Compression plagiarism: An “under-recognized variety” that software will miss

Michael Dougherty

If you’re interested in plagiarism in the scholarly literature nowadays, you’ve probably come across the name Michael Dougherty. Dougherty’s efforts to root out plagiarism has led to dozens of retractions, including several by a prominent priest. In a new paper in Argumentation, Dougherty, author of the recent book Correcting the Scholarly Record for Research Integrity: In the Aftermath of Plagiarism, has coined a new term: “compression plagiarism.” We asked him more about the phenomenon, which Dougherty says “is invisible to unsuspecting readers and immune to anti-plagiarism software.”

Retraction Watch (RW): You define a term that is new to us: Compression plagiarism. What is compression plagiarism, and why is it particularly problematic?

Michael Dougherty (MD): I use the term “compression plagiarism” to describe a phenomenon I have been seeing in the published research literature: the distillation of a lengthy scholarly text into a short one, with the short one published under different authorship. The typical case involves the compression of a book into an article, so that the article is pieced together from sentences extracted from the beginning, middle, and end of the book. Sometimes the book’s paragraphs are abbreviated into sentences, or long sentences are abbreviated into short ones. Cases of compression plagiarism pose significant challenges for readers and editors, since these cases are apparently immune to standard text-matching software, invisible to unsuspecting readers, and often unrecognized even by those familiar with the original source text. I have seen cases where researchers cite both the source text and the plagiarizing article together; such researchers apparently have missed that the shorter work is a compression of the longer one.

RW: Can you provide an example of what a case might look like?

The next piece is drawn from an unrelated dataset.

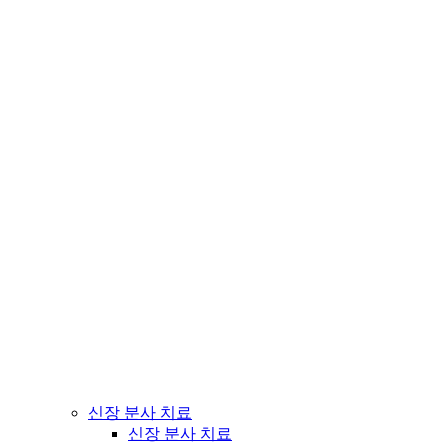
신장 분사 치료
신장 분사 치료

MD: The first part of my paper in the journal Argumentation describes in general the phenomenon of compression plagiarism, and the second part examines a suspected case of it. I argue that a short 4.5-page article by “N.” that appeared in the same journal in 2006 appears to be a compression of an uncited 490-page 1992 book in German by the philosopher Stefan Gosepath. In this case, we are dealing with both suspected compression plagiarism and suspected translation plagiarism in the same article. Here are two of the pieces of evidence that I include in the paper, showing that texts in the 2006 article appear to derive from the beginning and middle of Gosepath’s uncited lengthy book:

As I observe in my paper, if this case of suspected compression plagiarism is, in fact, a demonstrated case of compression plagiarism, then the following unpleasant claims are true. First, Gosepath, the original author, is denied credit for his 1992 original work when it re-appears in compressed form under N.’s name in the 2006 article. Second, Gosepath’s work therefore has a double representation in the body of published research literature: first as Gosepath 1992 and then as N. 2006. Readers unwittingly encounter the arguments of Gosepath through the proxy of N. 2006, and this phenomenon engenders errors about whom the principal interlocutors in the academic debate truly are. Furthermore, there is an ongoing severe corruption of the downstream literature, since when other researchers positively cite N. 2006, they unwittingly credit to N. what should be credited to Gosepath.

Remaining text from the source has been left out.